**Data for this task:**
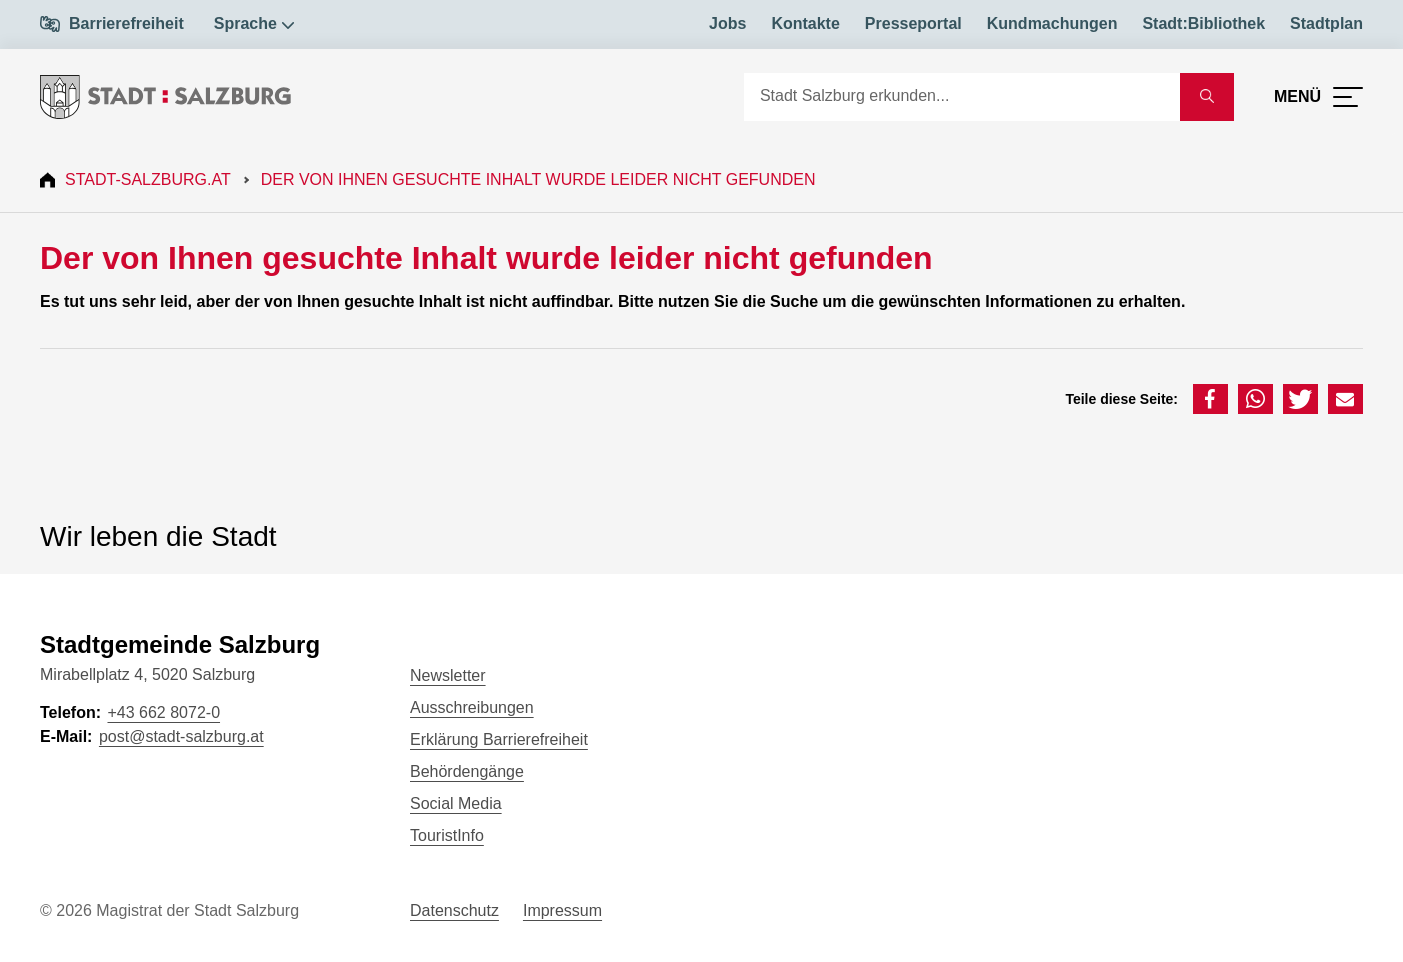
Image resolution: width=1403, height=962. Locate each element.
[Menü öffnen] (1318, 97)
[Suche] (962, 97)
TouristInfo (447, 835)
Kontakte (805, 23)
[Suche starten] (1207, 97)
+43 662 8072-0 (163, 712)
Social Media (456, 803)
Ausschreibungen (472, 707)
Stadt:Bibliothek (1203, 23)
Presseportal (913, 23)
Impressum (562, 910)
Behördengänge (467, 771)
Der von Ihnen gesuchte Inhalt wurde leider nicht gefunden (538, 179)
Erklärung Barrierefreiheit (499, 739)
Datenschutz (454, 910)
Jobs (727, 23)
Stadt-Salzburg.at (148, 179)
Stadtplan (1326, 23)
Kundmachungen (1052, 23)
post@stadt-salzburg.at (181, 736)
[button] (1210, 399)
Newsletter (448, 675)
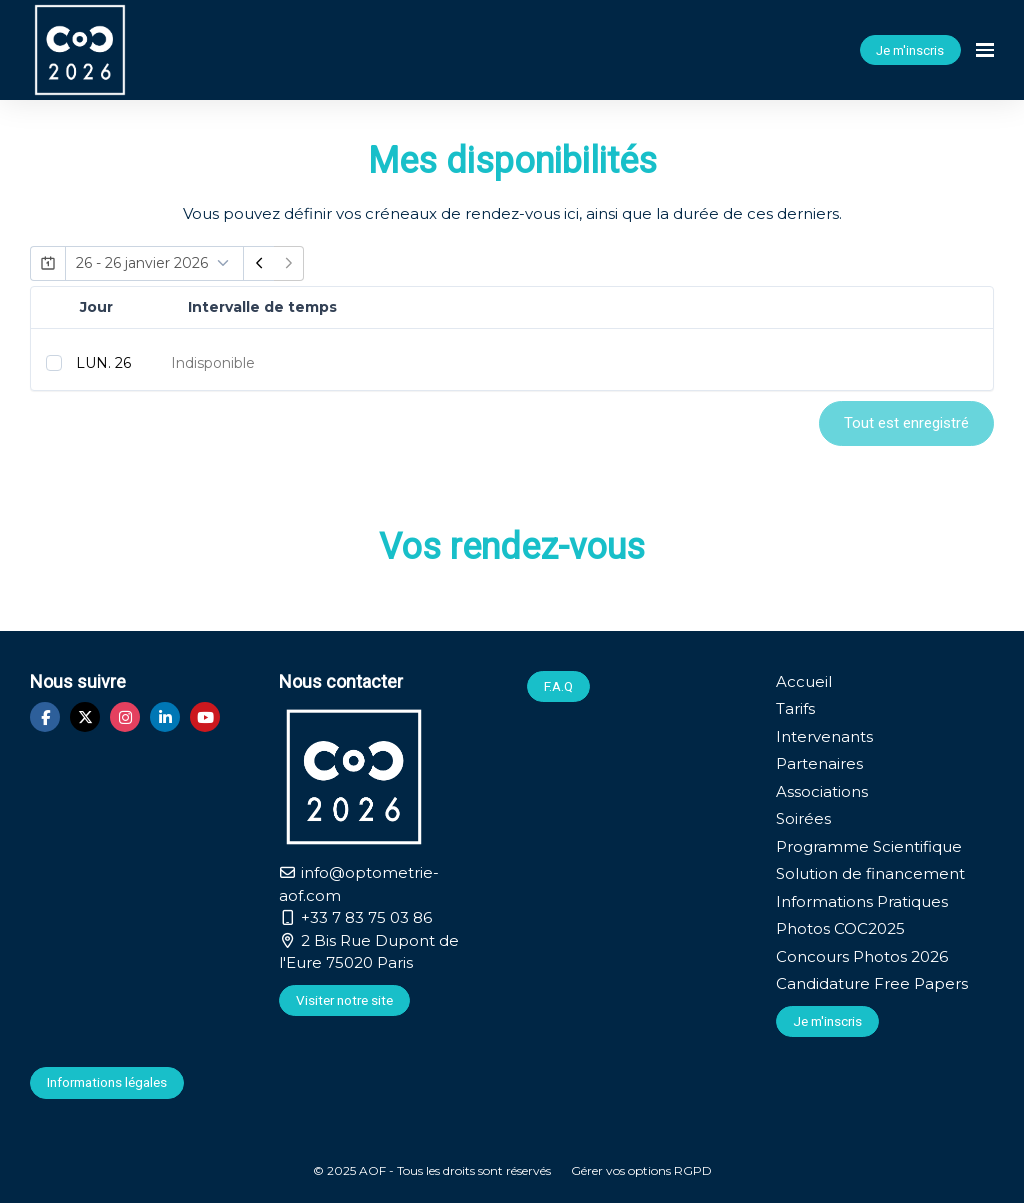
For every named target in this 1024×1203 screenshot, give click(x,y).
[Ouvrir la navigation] (985, 50)
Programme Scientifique (869, 846)
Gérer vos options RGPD (641, 1170)
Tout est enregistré (906, 423)
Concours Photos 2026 (862, 956)
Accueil (804, 681)
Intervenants (824, 736)
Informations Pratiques (862, 901)
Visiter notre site (344, 1000)
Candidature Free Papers (872, 983)
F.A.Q (558, 686)
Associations (822, 791)
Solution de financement (870, 873)
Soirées (803, 818)
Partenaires (819, 763)
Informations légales (107, 1082)
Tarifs (795, 708)
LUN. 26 (103, 363)
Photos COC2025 (840, 928)
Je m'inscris (910, 50)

**Task details:**
Reproduce verbatim the stretch of lines beginning with the one containing "Partenaires (819, 763)" and ending at the close of the entries above.

**Response:**
Partenaires (819, 763)
Informations légales (107, 1082)
Tarifs (795, 708)
LUN. 26 (103, 363)
Photos COC2025 (840, 928)
Je m'inscris (910, 50)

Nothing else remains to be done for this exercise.